→ **Assigned task**
Print all the records below, word for word and in full.

→ **Supplied data**
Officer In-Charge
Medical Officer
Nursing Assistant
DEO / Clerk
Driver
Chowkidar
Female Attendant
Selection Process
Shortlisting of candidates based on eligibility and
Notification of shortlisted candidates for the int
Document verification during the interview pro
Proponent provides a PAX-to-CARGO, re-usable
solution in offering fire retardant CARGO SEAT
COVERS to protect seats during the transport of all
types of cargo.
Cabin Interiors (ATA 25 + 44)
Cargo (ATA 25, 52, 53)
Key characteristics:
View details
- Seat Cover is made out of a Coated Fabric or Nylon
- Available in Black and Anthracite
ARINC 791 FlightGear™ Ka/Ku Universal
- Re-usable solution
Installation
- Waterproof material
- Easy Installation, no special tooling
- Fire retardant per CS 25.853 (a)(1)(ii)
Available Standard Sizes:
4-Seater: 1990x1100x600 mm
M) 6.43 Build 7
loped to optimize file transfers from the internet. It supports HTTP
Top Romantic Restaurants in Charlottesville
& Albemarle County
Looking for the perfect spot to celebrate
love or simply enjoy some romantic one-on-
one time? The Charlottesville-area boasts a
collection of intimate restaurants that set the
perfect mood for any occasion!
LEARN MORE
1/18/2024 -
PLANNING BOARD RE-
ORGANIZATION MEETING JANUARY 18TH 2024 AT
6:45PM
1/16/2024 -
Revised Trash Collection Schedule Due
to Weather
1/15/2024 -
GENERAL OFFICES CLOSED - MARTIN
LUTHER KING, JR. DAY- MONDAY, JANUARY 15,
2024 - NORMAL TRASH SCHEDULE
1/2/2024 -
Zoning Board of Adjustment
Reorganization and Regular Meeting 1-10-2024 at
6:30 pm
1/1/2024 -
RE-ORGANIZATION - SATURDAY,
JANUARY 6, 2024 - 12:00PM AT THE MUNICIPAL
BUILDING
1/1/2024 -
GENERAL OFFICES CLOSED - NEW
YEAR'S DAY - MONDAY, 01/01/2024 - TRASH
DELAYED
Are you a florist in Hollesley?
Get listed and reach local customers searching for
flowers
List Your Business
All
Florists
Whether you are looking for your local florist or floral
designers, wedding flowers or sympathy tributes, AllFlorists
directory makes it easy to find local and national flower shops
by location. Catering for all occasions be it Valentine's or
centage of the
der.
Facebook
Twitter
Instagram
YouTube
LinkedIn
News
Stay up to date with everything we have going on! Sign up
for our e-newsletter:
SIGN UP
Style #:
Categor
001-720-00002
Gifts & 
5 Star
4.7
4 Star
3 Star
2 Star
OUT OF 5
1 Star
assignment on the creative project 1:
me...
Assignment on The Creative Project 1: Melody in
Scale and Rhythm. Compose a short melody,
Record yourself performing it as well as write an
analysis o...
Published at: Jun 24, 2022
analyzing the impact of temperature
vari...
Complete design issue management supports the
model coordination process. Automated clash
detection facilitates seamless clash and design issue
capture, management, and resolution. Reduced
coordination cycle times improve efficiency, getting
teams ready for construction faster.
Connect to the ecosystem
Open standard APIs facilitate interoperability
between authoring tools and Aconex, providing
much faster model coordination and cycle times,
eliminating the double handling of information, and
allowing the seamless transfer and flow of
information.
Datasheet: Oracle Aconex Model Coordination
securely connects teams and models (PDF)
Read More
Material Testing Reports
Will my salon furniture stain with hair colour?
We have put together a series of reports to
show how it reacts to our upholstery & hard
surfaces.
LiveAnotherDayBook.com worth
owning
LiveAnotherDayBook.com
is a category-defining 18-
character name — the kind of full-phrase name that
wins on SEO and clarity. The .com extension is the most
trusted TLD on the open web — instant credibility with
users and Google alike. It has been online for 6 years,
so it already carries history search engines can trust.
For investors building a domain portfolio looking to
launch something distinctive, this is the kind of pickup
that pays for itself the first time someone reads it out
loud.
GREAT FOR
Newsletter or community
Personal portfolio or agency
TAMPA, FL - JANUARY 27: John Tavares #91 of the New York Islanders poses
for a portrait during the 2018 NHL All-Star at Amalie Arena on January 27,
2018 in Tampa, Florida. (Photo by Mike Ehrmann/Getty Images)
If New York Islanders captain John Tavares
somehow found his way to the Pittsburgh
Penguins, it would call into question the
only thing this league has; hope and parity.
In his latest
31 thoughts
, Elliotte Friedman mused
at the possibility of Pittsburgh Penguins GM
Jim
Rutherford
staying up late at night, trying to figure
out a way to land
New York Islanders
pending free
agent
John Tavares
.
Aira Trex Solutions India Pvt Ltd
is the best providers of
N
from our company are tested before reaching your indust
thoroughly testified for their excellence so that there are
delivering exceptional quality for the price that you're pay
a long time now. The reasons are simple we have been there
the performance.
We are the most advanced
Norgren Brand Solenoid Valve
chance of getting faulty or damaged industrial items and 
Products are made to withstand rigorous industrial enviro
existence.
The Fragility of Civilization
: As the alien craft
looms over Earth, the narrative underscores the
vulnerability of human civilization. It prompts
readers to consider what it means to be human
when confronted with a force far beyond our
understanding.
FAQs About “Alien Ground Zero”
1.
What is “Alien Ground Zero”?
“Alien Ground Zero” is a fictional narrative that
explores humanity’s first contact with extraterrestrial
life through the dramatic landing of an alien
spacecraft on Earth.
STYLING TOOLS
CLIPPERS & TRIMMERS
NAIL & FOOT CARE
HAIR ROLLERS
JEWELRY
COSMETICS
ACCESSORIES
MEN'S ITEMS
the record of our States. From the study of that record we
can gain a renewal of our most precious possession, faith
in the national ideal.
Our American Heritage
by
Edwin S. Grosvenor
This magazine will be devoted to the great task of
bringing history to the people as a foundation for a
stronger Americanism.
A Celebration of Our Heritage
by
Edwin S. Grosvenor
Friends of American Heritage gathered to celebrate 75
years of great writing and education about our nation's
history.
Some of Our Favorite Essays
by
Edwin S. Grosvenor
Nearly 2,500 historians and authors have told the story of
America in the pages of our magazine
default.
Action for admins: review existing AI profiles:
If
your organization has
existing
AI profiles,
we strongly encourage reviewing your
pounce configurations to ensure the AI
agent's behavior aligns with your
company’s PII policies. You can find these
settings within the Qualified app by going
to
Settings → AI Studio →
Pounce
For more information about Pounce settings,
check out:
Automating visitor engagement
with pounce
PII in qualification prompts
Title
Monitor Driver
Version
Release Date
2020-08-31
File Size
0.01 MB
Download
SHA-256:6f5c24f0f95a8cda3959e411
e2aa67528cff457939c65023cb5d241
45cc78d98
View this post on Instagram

→ **Task result**
Officer In-Charge
Medical Officer
Nursing Assistant
DEO / Clerk
Driver
Chowkidar
Female Attendant
Selection Process
Shortlisting of candidates based on eligibility and
Notification of shortlisted candidates for the int
Document verification during the interview pro
Proponent provides a PAX-to-CARGO, re-usable
solution in offering fire retardant CARGO SEAT
COVERS to protect seats during the transport of all
types of cargo.
Cabin Interiors (ATA 25 + 44)
Cargo (ATA 25, 52, 53)
Key characteristics:
View details
- Seat Cover is made out of a Coated Fabric or Nylon
- Available in Black and Anthracite
ARINC 791 FlightGear™ Ka/Ku Universal
- Re-usable solution
Installation
- Waterproof material
- Easy Installation, no special tooling
- Fire retardant per CS 25.853 (a)(1)(ii)
Available Standard Sizes:
4-Seater: 1990x1100x600 mm
M) 6.43 Build 7
loped to optimize file transfers from the internet. It supports HTTP
Top Romantic Restaurants in Charlottesville
& Albemarle County
Looking for the perfect spot to celebrate
love or simply enjoy some romantic one-on-
one time? The Charlottesville-area boasts a
collection of intimate restaurants that set the
perfect mood for any occasion!
LEARN MORE
1/18/2024 -
PLANNING BOARD RE-
ORGANIZATION MEETING JANUARY 18TH 2024 AT
6:45PM
1/16/2024 -
Revised Trash Collection Schedule Due
to Weather
1/15/2024 -
GENERAL OFFICES CLOSED - MARTIN
LUTHER KING, JR. DAY- MONDAY, JANUARY 15,
2024 - NORMAL TRASH SCHEDULE
1/2/2024 -
Zoning Board of Adjustment
Reorganization and Regular Meeting 1-10-2024 at
6:30 pm
1/1/2024 -
RE-ORGANIZATION - SATURDAY,
JANUARY 6, 2024 - 12:00PM AT THE MUNICIPAL
BUILDING
1/1/2024 -
GENERAL OFFICES CLOSED - NEW
YEAR'S DAY - MONDAY, 01/01/2024 - TRASH
DELAYED
Are you a florist in Hollesley?
Get listed and reach local customers searching for
flowers
List Your Business
All
Florists
Whether you are looking for your local florist or floral
designers, wedding flowers or sympathy tributes, AllFlorists
directory makes it easy to find local and national flower shops
by location. Catering for all occasions be it Valentine's or
centage of the
der.
Facebook
Twitter
Instagram
YouTube
LinkedIn
News
Stay up to date with everything we have going on! Sign up
for our e-newsletter:
SIGN UP
Style #:
Categor
001-720-00002
Gifts & 
5 Star
4.7
4 Star
3 Star
2 Star
OUT OF 5
1 Star
assignment on the creative project 1:
me...
Assignment on The Creative Project 1: Melody in
Scale and Rhythm. Compose a short melody,
Record yourself performing it as well as write an
analysis o...
Published at: Jun 24, 2022
analyzing the impact of temperature
vari...
Complete design issue management supports the
model coordination process. Automated clash
detection facilitates seamless clash and design issue
capture, management, and resolution. Reduced
coordination cycle times improve efficiency, getting
teams ready for construction faster.
Connect to the ecosystem
Open standard APIs facilitate interoperability
between authoring tools and Aconex, providing
much faster model coordination and cycle times,
eliminating the double handling of information, and
allowing the seamless transfer and flow of
information.
Datasheet: Oracle Aconex Model Coordination
securely connects teams and models (PDF)
Read More
Material Testing Reports
Will my salon furniture stain with hair colour?
We have put together a series of reports to
show how it reacts to our upholstery & hard
surfaces.
LiveAnotherDayBook.com worth
owning
LiveAnotherDayBook.com
is a category-defining 18-
character name — the kind of full-phrase name that
wins on SEO and clarity. The .com extension is the most
trusted TLD on the open web — instant credibility with
users and Google alike. It has been online for 6 years,
so it already carries history search engines can trust.
For investors building a domain portfolio looking to
launch something distinctive, this is the kind of pickup
that pays for itself the first time someone reads it out
loud.
GREAT FOR
Newsletter or community
Personal portfolio or agency
TAMPA, FL - JANUARY 27: John Tavares #91 of the New York Islanders poses
for a portrait during the 2018 NHL All-Star at Amalie Arena on January 27,
2018 in Tampa, Florida. (Photo by Mike Ehrmann/Getty Images)
If New York Islanders captain John Tavares
somehow found his way to the Pittsburgh
Penguins, it would call into question the
only thing this league has; hope and parity.
In his latest
31 thoughts
, Elliotte Friedman mused
at the possibility of Pittsburgh Penguins GM
Jim
Rutherford
staying up late at night, trying to figure
out a way to land
New York Islanders
pending free
agent
John Tavares
.
Aira Trex Solutions India Pvt Ltd
is the best providers of
N
from our company are tested before reaching your indust
thoroughly testified for their excellence so that there are
delivering exceptional quality for the price that you're pay
a long time now. The reasons are simple we have been there
the performance.
We are the most advanced
Norgren Brand Solenoid Valve
chance of getting faulty or damaged industrial items and 
Products are made to withstand rigorous industrial enviro
existence.
The Fragility of Civilization
: As the alien craft
looms over Earth, the narrative underscores the
vulnerability of human civilization. It prompts
readers to consider what it means to be human
when confronted with a force far beyond our
understanding.
FAQs About “Alien Ground Zero”
1.
What is “Alien Ground Zero”?
“Alien Ground Zero” is a fictional narrative that
explores humanity’s first contact with extraterrestrial
life through the dramatic landing of an alien
spacecraft on Earth.
STYLING TOOLS
CLIPPERS & TRIMMERS
NAIL & FOOT CARE
HAIR ROLLERS
JEWELRY
COSMETICS
ACCESSORIES
MEN'S ITEMS
the record of our States. From the study of that record we
can gain a renewal of our most precious possession, faith
in the national ideal.
Our American Heritage
by
Edwin S. Grosvenor
This magazine will be devoted to the great task of
bringing history to the people as a foundation for a
stronger Americanism.
A Celebration of Our Heritage
by
Edwin S. Grosvenor
Friends of American Heritage gathered to celebrate 75
years of great writing and education about our nation's
history.
Some of Our Favorite Essays
by
Edwin S. Grosvenor
Nearly 2,500 historians and authors have told the story of
America in the pages of our magazine
default.
Action for admins: review existing AI profiles:
If
your organization has
existing
AI profiles,
we strongly encourage reviewing your
pounce configurations to ensure the AI
agent's behavior aligns with your
company’s PII policies. You can find these
settings within the Qualified app by going
to
Settings → AI Studio →
Pounce
For more information about Pounce settings,
check out:
Automating visitor engagement
with pounce
PII in qualification prompts
Title
Monitor Driver
Version
Release Date
2020-08-31
File Size
0.01 MB
Download
SHA-256:6f5c24f0f95a8cda3959e411
e2aa67528cff457939c65023cb5d241
45cc78d98
View this post on Instagram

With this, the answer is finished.